#### The task:
Look in the material below for the line with "Экс-солистка" and the line with "общем… нет, но", then set down exactly those two lines and all lines between, nothing more.

#### Records for processing:
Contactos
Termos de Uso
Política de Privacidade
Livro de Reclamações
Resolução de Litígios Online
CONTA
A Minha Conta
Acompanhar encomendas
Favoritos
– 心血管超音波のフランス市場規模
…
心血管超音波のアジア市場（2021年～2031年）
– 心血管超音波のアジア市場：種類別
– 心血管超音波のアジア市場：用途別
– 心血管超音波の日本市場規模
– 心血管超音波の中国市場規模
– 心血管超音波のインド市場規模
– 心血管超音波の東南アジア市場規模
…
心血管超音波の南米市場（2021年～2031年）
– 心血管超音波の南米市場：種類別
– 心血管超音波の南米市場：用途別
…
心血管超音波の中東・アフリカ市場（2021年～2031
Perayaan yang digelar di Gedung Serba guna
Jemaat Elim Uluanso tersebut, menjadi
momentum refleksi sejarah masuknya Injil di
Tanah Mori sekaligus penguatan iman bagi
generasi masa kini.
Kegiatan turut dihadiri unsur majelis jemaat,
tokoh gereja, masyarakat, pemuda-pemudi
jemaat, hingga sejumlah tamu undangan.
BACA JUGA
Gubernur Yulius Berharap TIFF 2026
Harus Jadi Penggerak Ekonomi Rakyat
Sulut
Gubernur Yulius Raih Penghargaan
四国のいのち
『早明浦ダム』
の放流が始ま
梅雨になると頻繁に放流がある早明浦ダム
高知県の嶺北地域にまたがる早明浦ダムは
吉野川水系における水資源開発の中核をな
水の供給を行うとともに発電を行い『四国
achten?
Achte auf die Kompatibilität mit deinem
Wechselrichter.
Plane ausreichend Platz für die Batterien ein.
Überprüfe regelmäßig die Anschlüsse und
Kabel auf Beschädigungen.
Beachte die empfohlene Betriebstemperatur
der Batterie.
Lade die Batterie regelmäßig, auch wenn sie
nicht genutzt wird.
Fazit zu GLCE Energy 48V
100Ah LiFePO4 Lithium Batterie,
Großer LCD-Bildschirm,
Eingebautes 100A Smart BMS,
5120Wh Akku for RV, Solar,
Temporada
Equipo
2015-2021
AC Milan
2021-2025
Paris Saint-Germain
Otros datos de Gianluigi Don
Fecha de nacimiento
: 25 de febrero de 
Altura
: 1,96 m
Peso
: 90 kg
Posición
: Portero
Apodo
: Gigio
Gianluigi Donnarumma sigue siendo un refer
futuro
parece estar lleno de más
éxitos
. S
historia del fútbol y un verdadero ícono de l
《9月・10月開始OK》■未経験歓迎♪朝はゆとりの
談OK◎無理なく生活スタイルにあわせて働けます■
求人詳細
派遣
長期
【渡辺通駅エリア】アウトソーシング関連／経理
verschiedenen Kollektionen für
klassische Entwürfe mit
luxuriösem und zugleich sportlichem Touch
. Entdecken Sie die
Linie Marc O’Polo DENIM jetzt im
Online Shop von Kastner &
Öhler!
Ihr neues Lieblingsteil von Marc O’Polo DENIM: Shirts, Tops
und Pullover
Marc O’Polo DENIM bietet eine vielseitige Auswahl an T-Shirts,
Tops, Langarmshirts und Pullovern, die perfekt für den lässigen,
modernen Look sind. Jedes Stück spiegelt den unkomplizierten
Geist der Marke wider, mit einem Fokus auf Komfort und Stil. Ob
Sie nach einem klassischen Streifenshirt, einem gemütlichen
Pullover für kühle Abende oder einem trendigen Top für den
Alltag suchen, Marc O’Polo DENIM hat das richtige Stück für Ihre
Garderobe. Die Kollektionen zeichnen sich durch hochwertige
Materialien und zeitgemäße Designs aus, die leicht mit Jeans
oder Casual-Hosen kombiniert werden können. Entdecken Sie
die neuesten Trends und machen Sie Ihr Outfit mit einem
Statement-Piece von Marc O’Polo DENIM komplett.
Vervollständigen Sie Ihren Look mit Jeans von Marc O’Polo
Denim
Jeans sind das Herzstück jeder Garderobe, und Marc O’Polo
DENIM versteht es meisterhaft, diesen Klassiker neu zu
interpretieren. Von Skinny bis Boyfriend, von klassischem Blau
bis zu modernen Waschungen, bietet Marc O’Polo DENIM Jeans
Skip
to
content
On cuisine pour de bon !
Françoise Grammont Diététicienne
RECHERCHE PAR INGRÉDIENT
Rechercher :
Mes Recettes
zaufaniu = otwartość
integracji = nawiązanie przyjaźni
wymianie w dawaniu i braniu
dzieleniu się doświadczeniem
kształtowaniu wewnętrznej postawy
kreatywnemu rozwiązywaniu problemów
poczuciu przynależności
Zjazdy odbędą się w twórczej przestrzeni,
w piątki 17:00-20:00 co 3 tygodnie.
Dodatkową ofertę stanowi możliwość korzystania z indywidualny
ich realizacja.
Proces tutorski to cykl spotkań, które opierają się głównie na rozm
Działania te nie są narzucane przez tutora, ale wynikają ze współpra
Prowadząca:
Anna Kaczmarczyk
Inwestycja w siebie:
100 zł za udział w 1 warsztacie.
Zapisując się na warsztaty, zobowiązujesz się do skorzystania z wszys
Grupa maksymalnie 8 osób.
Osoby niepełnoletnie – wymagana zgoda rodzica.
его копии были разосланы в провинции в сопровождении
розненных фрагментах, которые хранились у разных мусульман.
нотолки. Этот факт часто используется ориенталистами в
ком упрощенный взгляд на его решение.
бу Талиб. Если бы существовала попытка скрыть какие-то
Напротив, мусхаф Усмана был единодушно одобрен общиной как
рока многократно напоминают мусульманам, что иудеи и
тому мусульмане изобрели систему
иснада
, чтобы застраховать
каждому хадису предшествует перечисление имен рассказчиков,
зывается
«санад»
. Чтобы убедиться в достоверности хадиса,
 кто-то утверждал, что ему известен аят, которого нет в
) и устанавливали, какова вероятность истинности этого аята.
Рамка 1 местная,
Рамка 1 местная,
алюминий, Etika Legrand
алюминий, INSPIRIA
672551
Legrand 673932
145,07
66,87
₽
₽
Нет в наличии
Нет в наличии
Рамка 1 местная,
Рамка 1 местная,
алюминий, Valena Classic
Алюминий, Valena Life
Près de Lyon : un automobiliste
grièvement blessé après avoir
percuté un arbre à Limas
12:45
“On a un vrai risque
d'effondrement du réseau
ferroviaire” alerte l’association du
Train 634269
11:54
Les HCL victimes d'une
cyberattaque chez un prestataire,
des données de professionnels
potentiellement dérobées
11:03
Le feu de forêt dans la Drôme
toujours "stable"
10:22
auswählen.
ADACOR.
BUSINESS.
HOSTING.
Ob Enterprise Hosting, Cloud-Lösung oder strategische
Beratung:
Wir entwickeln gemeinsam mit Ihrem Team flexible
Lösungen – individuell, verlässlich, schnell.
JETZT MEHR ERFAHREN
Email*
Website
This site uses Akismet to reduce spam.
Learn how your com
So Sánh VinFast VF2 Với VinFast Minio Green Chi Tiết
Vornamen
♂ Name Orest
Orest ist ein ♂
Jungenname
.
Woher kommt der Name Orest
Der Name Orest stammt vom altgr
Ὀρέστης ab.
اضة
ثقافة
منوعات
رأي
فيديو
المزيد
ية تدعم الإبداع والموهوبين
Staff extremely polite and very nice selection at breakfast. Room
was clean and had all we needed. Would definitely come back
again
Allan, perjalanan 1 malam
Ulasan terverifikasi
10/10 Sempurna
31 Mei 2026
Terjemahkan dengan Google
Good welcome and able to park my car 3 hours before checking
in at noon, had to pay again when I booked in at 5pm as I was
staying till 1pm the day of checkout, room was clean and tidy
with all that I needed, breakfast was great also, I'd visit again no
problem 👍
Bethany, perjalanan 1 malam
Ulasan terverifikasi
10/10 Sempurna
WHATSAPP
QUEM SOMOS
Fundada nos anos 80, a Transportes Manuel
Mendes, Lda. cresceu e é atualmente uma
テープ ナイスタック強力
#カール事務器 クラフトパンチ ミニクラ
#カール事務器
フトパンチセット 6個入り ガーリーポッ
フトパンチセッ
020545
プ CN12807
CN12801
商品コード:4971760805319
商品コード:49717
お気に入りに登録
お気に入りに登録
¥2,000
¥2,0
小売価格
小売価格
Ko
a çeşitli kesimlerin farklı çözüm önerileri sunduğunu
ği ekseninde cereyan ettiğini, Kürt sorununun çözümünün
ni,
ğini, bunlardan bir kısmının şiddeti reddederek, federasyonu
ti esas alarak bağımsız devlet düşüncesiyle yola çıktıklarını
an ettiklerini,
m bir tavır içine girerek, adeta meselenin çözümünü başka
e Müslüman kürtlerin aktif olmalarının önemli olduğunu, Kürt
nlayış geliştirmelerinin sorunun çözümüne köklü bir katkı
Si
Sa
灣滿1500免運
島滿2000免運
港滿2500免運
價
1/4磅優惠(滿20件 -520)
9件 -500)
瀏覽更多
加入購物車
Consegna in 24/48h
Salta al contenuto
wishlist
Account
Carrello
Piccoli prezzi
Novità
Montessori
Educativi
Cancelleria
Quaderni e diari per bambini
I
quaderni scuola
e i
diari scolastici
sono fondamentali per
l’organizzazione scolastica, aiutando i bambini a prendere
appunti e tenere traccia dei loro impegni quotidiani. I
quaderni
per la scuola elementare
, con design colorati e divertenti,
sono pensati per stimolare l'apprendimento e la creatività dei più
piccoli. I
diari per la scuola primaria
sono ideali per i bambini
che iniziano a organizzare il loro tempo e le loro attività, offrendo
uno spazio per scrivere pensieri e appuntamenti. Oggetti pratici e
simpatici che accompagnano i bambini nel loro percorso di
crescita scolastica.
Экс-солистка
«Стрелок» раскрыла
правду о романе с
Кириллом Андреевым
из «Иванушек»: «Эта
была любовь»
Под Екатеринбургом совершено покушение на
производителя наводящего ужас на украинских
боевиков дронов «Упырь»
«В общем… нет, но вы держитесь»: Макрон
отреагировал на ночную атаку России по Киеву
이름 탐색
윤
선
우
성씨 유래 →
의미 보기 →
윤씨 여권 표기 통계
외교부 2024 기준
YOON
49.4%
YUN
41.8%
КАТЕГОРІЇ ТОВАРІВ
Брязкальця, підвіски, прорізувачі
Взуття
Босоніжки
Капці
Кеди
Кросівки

#### Task answer:
Экс-солистка
«Стрелок» раскрыла
правду о романе с
Кириллом Андреевым
из «Иванушек»: «Эта
была любовь»
Под Екатеринбургом совершено покушение на
производителя наводящего ужас на украинских
боевиков дронов «Упырь»
«В общем… нет, но вы держитесь»: Макрон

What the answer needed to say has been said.